━━━━━ Task data

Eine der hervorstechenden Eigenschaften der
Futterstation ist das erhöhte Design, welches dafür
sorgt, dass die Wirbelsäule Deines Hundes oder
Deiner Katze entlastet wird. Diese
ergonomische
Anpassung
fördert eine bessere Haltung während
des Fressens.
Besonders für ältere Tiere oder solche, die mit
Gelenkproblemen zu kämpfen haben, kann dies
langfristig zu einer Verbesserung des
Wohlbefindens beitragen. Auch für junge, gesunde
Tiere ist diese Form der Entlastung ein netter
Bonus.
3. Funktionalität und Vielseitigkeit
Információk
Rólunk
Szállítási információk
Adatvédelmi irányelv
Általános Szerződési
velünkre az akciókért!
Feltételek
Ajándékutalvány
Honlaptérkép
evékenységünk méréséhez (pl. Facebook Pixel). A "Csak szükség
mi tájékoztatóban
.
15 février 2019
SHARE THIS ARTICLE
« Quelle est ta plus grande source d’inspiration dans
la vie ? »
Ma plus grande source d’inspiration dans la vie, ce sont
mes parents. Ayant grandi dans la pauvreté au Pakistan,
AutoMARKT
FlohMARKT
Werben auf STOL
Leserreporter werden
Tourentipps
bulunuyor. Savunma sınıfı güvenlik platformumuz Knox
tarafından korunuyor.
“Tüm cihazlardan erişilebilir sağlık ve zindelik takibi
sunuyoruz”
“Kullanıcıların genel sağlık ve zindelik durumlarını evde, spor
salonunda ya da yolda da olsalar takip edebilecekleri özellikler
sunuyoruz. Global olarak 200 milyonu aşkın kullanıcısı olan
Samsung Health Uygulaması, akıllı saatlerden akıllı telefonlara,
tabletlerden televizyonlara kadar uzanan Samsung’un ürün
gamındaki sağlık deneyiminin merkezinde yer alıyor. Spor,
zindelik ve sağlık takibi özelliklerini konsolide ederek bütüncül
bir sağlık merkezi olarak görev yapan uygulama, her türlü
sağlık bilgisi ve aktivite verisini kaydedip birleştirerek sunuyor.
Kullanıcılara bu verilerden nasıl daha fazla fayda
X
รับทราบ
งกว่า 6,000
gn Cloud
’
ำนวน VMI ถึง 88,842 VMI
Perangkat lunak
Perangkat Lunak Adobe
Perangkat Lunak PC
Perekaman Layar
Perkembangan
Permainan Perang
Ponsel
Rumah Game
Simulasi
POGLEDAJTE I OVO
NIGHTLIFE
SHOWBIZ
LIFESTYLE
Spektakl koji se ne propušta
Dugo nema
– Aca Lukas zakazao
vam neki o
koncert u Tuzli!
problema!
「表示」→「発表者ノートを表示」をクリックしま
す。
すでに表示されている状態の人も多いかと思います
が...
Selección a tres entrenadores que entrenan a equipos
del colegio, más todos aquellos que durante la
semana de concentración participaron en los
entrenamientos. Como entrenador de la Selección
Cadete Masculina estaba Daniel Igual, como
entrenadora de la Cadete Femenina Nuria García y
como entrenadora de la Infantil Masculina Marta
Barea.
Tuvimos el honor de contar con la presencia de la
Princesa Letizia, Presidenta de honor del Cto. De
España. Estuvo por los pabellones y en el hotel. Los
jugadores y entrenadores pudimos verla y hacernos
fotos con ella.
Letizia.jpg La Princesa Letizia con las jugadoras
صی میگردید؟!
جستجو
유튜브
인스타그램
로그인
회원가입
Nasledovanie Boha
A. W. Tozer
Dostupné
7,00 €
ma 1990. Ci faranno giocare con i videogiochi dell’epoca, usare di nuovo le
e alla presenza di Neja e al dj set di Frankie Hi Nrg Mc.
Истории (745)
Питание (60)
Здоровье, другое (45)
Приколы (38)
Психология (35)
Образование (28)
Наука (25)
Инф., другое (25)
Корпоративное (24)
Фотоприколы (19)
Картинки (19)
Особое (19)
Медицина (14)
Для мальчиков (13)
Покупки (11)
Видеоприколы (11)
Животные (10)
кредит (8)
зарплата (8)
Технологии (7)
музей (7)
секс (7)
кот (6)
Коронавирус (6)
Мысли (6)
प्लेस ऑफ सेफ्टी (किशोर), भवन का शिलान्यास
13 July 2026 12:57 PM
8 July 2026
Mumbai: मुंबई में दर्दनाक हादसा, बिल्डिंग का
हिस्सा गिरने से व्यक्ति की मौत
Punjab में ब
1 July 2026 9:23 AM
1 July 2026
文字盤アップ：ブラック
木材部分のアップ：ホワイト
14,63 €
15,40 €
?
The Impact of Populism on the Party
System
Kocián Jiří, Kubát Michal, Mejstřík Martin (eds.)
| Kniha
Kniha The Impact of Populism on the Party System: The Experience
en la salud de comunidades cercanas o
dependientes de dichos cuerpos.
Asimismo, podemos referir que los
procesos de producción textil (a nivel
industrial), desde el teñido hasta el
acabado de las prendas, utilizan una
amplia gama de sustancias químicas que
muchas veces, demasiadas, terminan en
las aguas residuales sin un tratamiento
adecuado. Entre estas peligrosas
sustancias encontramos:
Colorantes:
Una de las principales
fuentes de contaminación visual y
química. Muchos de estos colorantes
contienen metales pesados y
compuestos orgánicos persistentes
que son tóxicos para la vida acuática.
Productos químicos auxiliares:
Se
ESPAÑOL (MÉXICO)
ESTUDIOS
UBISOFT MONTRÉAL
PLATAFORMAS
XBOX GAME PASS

━━━━━━━━━━

▶ _To do_
Nothing but an exact copy of the lines from the first one above through the line holding "semana de concentración participaron en los" should be returned.

▶ _Result for this task_
Eine der hervorstechenden Eigenschaften der
Futterstation ist das erhöhte Design, welches dafür
sorgt, dass die Wirbelsäule Deines Hundes oder
Deiner Katze entlastet wird. Diese
ergonomische
Anpassung
fördert eine bessere Haltung während
des Fressens.
Besonders für ältere Tiere oder solche, die mit
Gelenkproblemen zu kämpfen haben, kann dies
langfristig zu einer Verbesserung des
Wohlbefindens beitragen. Auch für junge, gesunde
Tiere ist diese Form der Entlastung ein netter
Bonus.
3. Funktionalität und Vielseitigkeit
Információk
Rólunk
Szállítási információk
Adatvédelmi irányelv
Általános Szerződési
velünkre az akciókért!
Feltételek
Ajándékutalvány
Honlaptérkép
evékenységünk méréséhez (pl. Facebook Pixel). A "Csak szükség
mi tájékoztatóban
.
15 février 2019
SHARE THIS ARTICLE
« Quelle est ta plus grande source d’inspiration dans
la vie ? »
Ma plus grande source d’inspiration dans la vie, ce sont
mes parents. Ayant grandi dans la pauvreté au Pakistan,
AutoMARKT
FlohMARKT
Werben auf STOL
Leserreporter werden
Tourentipps
bulunuyor. Savunma sınıfı güvenlik platformumuz Knox
tarafından korunuyor.
“Tüm cihazlardan erişilebilir sağlık ve zindelik takibi
sunuyoruz”
“Kullanıcıların genel sağlık ve zindelik durumlarını evde, spor
salonunda ya da yolda da olsalar takip edebilecekleri özellikler
sunuyoruz. Global olarak 200 milyonu aşkın kullanıcısı olan
Samsung Health Uygulaması, akıllı saatlerden akıllı telefonlara,
tabletlerden televizyonlara kadar uzanan Samsung’un ürün
gamındaki sağlık deneyiminin merkezinde yer alıyor. Spor,
zindelik ve sağlık takibi özelliklerini konsolide ederek bütüncül
bir sağlık merkezi olarak görev yapan uygulama, her türlü
sağlık bilgisi ve aktivite verisini kaydedip birleştirerek sunuyor.
Kullanıcılara bu verilerden nasıl daha fazla fayda
X
รับทราบ
งกว่า 6,000
gn Cloud
’
ำนวน VMI ถึง 88,842 VMI
Perangkat lunak
Perangkat Lunak Adobe
Perangkat Lunak PC
Perekaman Layar
Perkembangan
Permainan Perang
Ponsel
Rumah Game
Simulasi
POGLEDAJTE I OVO
NIGHTLIFE
SHOWBIZ
LIFESTYLE
Spektakl koji se ne propušta
Dugo nema
– Aca Lukas zakazao
vam neki o
koncert u Tuzli!
problema!
「表示」→「発表者ノートを表示」をクリックしま
す。
すでに表示されている状態の人も多いかと思います
が...
Selección a tres entrenadores que entrenan a equipos
del colegio, más todos aquellos que durante la
semana de concentración participaron en los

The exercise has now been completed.